## What the task requires
Below is some data. Retype exactly the lines starting at the one with "دیون پیمانکاران و" and ending at the one with "در شهرداری تهران".

-*-*-

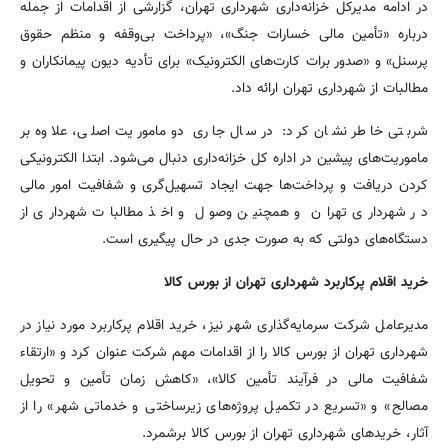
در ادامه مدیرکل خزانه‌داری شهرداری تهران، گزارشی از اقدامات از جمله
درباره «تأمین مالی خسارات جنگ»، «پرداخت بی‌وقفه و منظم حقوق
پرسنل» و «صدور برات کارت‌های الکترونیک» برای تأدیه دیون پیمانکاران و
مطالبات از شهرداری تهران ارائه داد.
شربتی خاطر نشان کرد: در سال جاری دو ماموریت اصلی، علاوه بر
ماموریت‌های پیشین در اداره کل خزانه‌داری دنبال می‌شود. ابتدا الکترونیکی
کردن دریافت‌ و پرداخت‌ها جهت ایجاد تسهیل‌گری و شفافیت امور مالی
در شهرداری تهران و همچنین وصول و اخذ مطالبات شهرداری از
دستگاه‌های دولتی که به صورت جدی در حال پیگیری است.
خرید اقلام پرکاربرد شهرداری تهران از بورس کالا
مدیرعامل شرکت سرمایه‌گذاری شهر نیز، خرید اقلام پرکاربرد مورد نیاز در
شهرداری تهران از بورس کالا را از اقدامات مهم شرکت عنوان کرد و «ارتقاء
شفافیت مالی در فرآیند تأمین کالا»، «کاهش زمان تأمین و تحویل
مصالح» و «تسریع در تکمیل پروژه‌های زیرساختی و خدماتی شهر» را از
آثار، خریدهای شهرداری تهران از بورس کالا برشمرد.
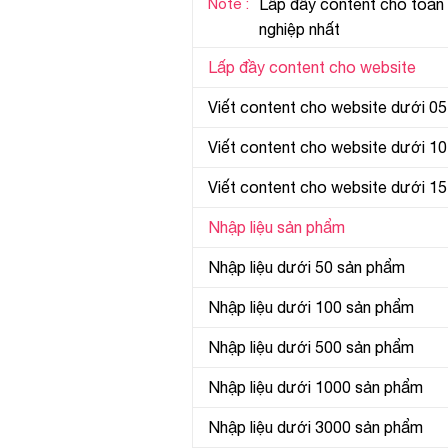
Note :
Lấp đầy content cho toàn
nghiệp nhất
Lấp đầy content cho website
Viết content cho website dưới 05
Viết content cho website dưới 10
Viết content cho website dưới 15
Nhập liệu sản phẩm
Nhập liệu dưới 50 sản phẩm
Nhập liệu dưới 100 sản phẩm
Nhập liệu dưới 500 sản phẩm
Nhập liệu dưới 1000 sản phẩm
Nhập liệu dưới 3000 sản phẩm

-*-*-

## Exercise result
پرسنل» و «صدور برات کارت‌های الکترونیک» برای تأدیه دیون پیمانکاران و
مطالبات از شهرداری تهران ارائه داد.
شربتی خاطر نشان کرد: در سال جاری دو ماموریت اصلی، علاوه بر
ماموریت‌های پیشین در اداره کل خزانه‌داری دنبال می‌شود. ابتدا الکترونیکی
کردن دریافت‌ و پرداخت‌ها جهت ایجاد تسهیل‌گری و شفافیت امور مالی
در شهرداری تهران و همچنین وصول و اخذ مطالبات شهرداری از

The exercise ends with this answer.